Clinical validation, as the only criterion to confirm the efficacy of β-nicotinamide adenine dinucleotide, lays the underlying logic and principle support for the association between NAD+ and cell metabolism, construction and repair.

1. Discovered and confirmed that NAD+ can regulate human lifespan

In 2016, scientists such as Johan Auwerx of the Faculty of Life Sciences at the Ecole Polytechnique Federale de Lausanne, Switzerland, revealed the mechanism of action of β-nicotinamide adenine dinucleotide and the longevity protein Sirtuin in the human body to extend human lifespan.

Later, scientists at the National Anti-Aging Research Center in the United States found that the human body’s supplement of NAD+ can ultimately extend human life and improve health through mitochondria and DNA.

Scientists at the University of Washington School of Medicine in the United States found that NAD+ extended the life span of laboratory mice by about 30%.

2. NASA uses NAD+ to protect astronauts from cosmic rays

In 2017, American geneticists found that supplementing NAD+ can regulate the disturbed biological clock of people with sleep disorders and restore it to a normal circadian rhythm.

That same year, NASA began using β-nicotinamide adenine dinucleotide to protect astronauts from genetic mutations and physical damage caused by cosmic rays.

Previous studies have shown that DNA damage to astronauts caused by high-energy particle radiation in space causes 5 percent of cell death and significant aging throughout the body, and almost 100 percent will develop cancer, and NAD+ expected to the key to solving this challenge.

3. It was found that the life span of mice could be extended by 30% by increasing the level of NAD+

In 2018, A joint study by David A. Sinclair, a tenured professor at Harvard Medical School in the United States, and the University of New South Wales found that human cells can reprogrammed by cells, and aging organs can also re-stimulated to gain new life, while a two-year mouse experiment proved that long-term supplementation of β-nicotinamide adenine dinucleotide can extend the life of mice by 30%.

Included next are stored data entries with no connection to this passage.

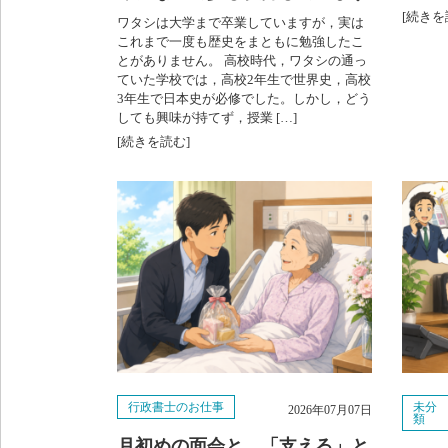
[続きを
ワタシは大学まで卒業していますが，実は
これまで一度も歴史をまともに勉強したこ
とがありません。 高校時代，ワタシの通っ
ていた学校では，高校2年生で世界史，高校
3年生で日本史が必修でした。しかし，どう
しても興味が持てず，授業 […]
[続きを読む]
行政書士のお仕事
未分
2026年07月07日
類
月初めの面会と，「支える」と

As people age, the level of NAD+ in the human body continues to decline, every 20 years, will drop by 50%, to the age of 40 only 25% of childhood. By age 60, only one in eight left, and by age 80, it drops to an extremely low level, one in 16 of what it was in childhood.

As NAD+ plays an increasingly irreplaceable role in human material and energy metabolism, NAD+ is more and more closely associated with aging and longevity.

Taking NAD+ precursor supplements internally to improve the level of NAD+ in the body has become one of the more common maintenance methods for modern people.